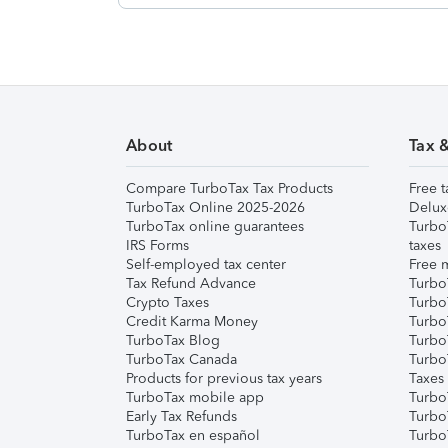
About
Tax 
Compare TurboTax Tax Products
Free t
TurboTax Online 2025-2026
Delux
TurboTax online guarantees
Turbo
IRS Forms
taxes
Self-employed tax center
Free m
Tax Refund Advance
Turbo
Crypto Taxes
Turbo
Credit Karma Money
TurboT
TurboTax Blog
TurboT
TurboTax Canada
Turbo
Products for previous tax years
Taxes
TurboTax mobile app
Turbo
Early Tax Refunds
Turbo
TurboTax en español
Turbo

^^^^^^^^^^^^^^^^

**The task**
The data must come back word for word, with every picture removed.

**Exercise output**
About
Tax 
Compare TurboTax Tax Products
Free t
TurboTax Online 2025-2026
Delux
TurboTax online guarantees
Turbo
IRS Forms
taxes
Self-employed tax center
Free m
Tax Refund Advance
Turbo
Crypto Taxes
Turbo
Credit Karma Money
TurboT
TurboTax Blog
TurboT
TurboTax Canada
Turbo
Products for previous tax years
Taxes
TurboTax mobile app
Turbo
Early Tax Refunds
Turbo
TurboTax en español
Turbo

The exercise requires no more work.